In November 2022, the Commission published proposals to modernise designs law by proposing several changes to the Directive and the CDR (including renaming Registered and Unregistered Community Designs as Registered and Unregistered EU Designs). The proposals include changes to reflect technological advancements, such as the expansion of the definition of a “design,” which covers the appearance of a product, to include “the movement, transition or any other sort of animation” of the features of the appearance of a product. Similarly, it proposes to expand the definition of a “product” to include digital products (e.g. graphical user interfaces). It also proposes to clarify that that 3D printing in relation to a protected design could amount to infringement if done without consent.
The Commission also made proposals concerning a key aspect of the current legislation, the right to repair products protected by design rights. Current legislation provides a temporary provision that, subject to certain conditions, design protection is not conferred on a design which consists of a component part of a complex product (upon whose appearance the design of the complex product is dependent) when used for the sole purpose of the repair of that complex product so as to restore its original appearance. This is effectively a defence to an infringement claim. The Commission is seeking to make this provision permanent with a view to increasing competition in the spare parts market.
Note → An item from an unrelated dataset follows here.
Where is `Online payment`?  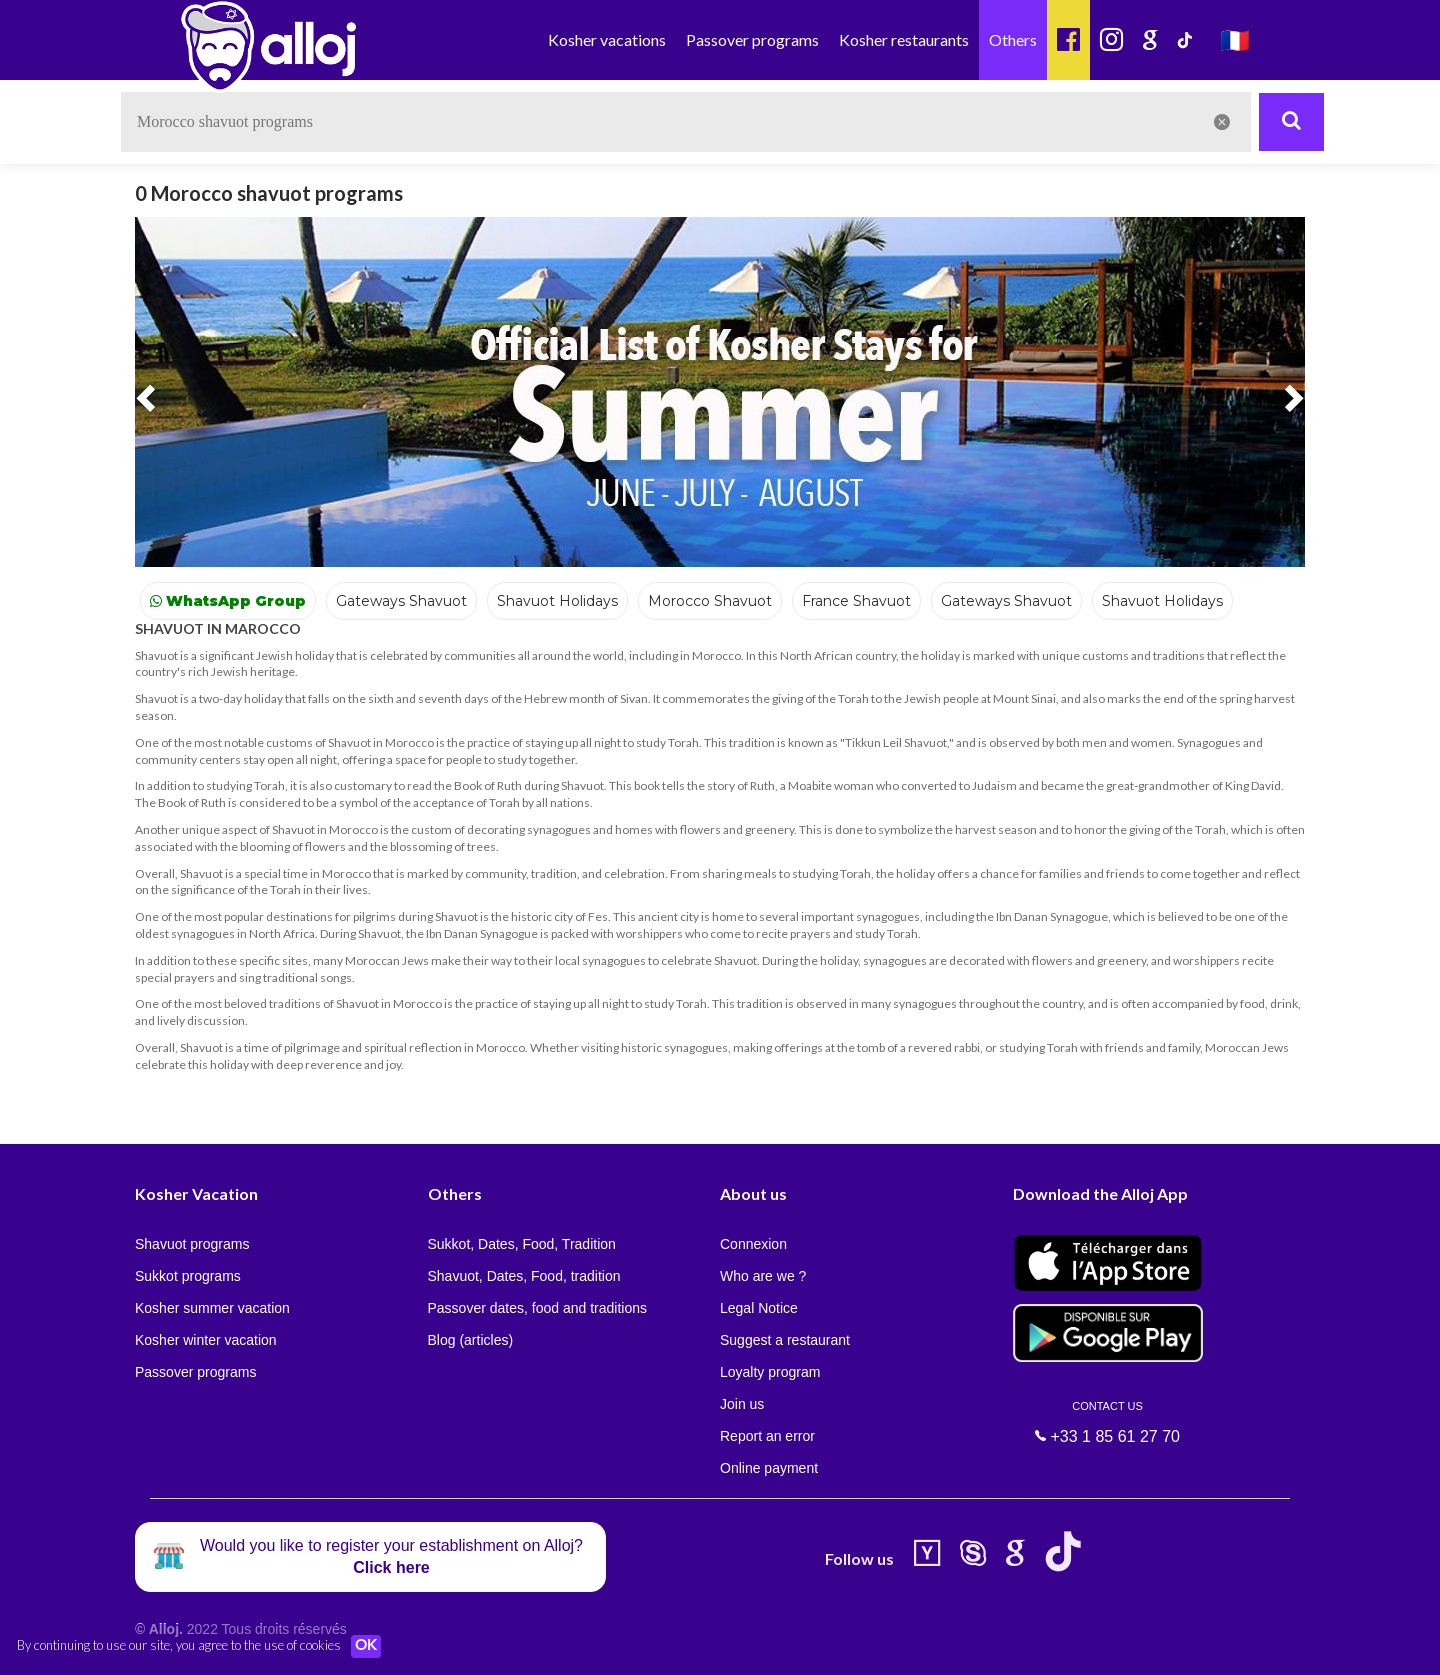 Online payment is located at coordinates (769, 1468). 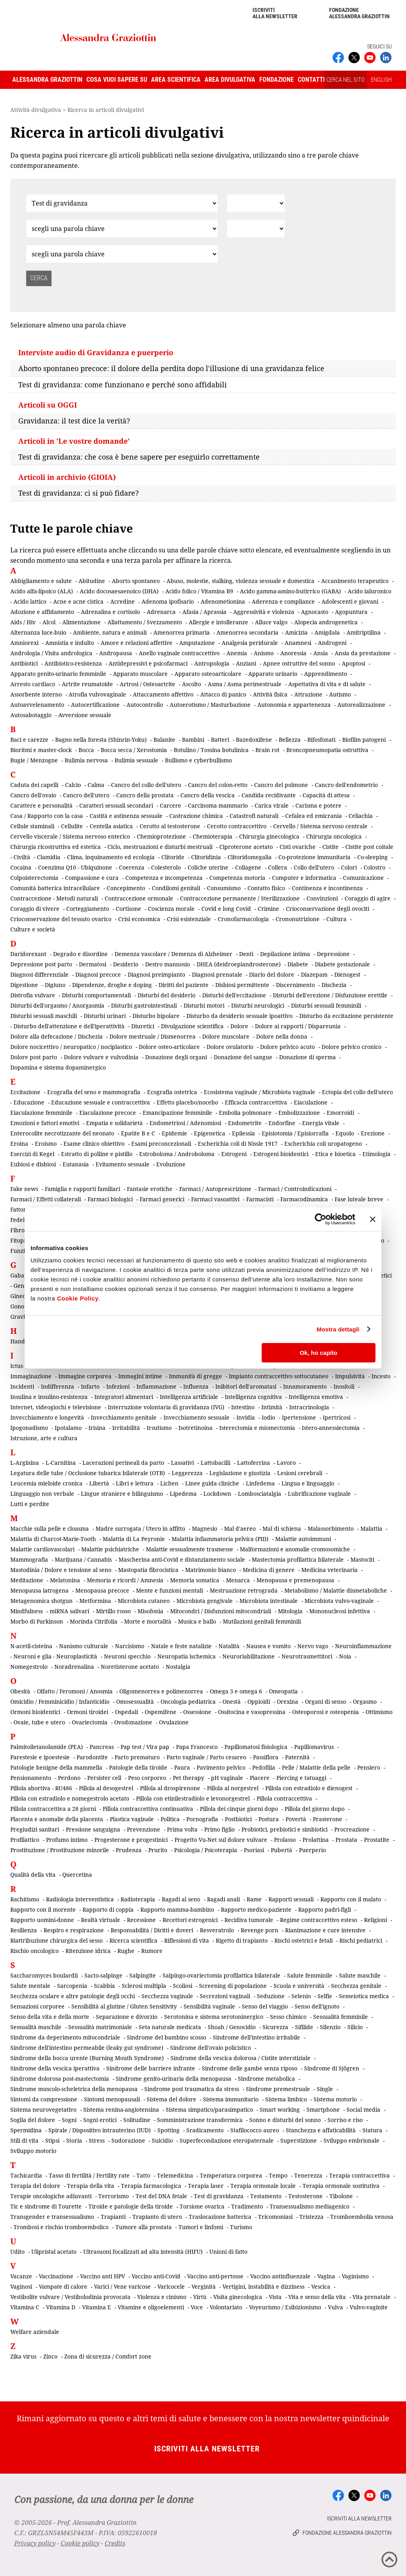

In September 2023, the Council for the EU adopted its position on the Commission’s proposals (reported previously by Wiggin). The Legal Affairs Committee (JURI) of the European Parliament has since published its proposed amendments to the Commission’s proposals. Like the Council, the Committee takes a generally favourable view of the Commission’s proposals but proposes certain adjustments to the text. The most important of these is replacing the requirement to duly inform consumers as to “the origin of the product” used for repair, an obligation which the Committee considers to be vague, to an obligation to duly inform consumers of “the identity of the manufacturer of the product” to include the name of the manufacturer, the registered office address and, where appropriate, telephone number and email address. This is to enable consumers to make an informed choice between competing products that can be used for the repair.
Parliament has accepted the Committee’s proposed amendments and will now enter informal negotiations (trilogues) with the Commission and the Council with the aim of agreeing the final version of the new law.